Star of Peru

Date

2008

Authors

Journal Title

Journal ISSN

Volume Title

Publisher

Texas Tech University Libraries

Abstract

Ship Name:Star of Peru; Sailed: 1863-1926 but still afloat in 1948; Type: Iron 3-masted later bark; Built by: Sunderland, England by Pile & Hay for J. D. Tyser & Co.; Dimensions: 201.6' x 33' x 20.5'; Tonnage: 1027 tons.

Description

Built as a full-rigger, Himalaya was cut down to a bark in 1880. J. D. Tyser operated Himalaya for only two years, and sold the ship to Shaw, Savill & Co., which used the ship to carry immigrants out to New Zealand and occasionally to Australia. In 1898, Shaw, Savill & Co., sold Himalaya to J. J. Moore of San Francisco who placed the ship under Hawaiian registry. Thereafter for a number of years, Himalaya engaged in the so-called triangular Pacific trade, taking lumber out to Australia, coal from Newcastle NSW to Hawaii, and sugar to the west coast. When Hawaii was annexed to the United States in 1900, many formerly British ships came under USA registry, and Himalaya was one of these. J. J. Moore sold Himalaya at auction to the Alaska Packers Association for $18,000 in 1902, and the Alaska Packers Association lengthened the poop to accommodate more hands. They also rebuilt the forward house for greater accommodation. The company built a Chinese galley under the forecastle deck and installed steam windlasses. The ship was thirty years old at the time, and the Alaska Packers Association had begun to update their fleet inventory with metal-hulled vessels in some cases replacing newer wooden vessels with older iron and later steel vessels. In 1906, the same year as the great San Francisco earthquake and fire, the Alaska Packers Association changed Himalaya’s name to Star of Peru (see photograph). At Star of Peru’s age of fifty-eight in 1921, the Alaska Packers Association performed a thorough inspection and survey of the old iron ship. Holes bored in the iron plates revealed that the venerable vessel was in such good condition that it was worth the investment to keep Star of Peru in first class condition. Thus Star of Peru continued until 1925, when the ship was laid up after sixty-two years of sailing.

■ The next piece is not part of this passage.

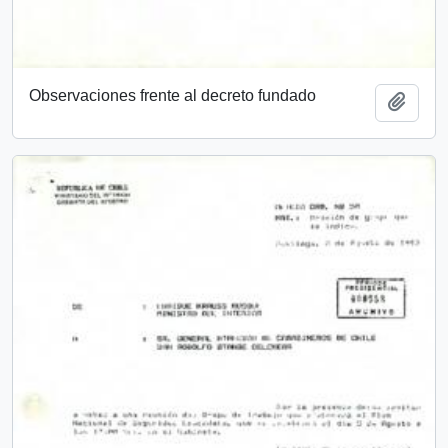
Observaciones frente al decreto fundado
Añadi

In 1926, the ship sold to French owners and renamed Bougainville. Before this occurred, the male figurehead was removed and became a decoration on one of the Alaska Packers Association buildings in Alameda. Bougainville sailed to the New Hebrides, became a copra hulk and rode out World War II as such—Bougainville was still afloat in 1948. I do not know the ship’s ultimate fate.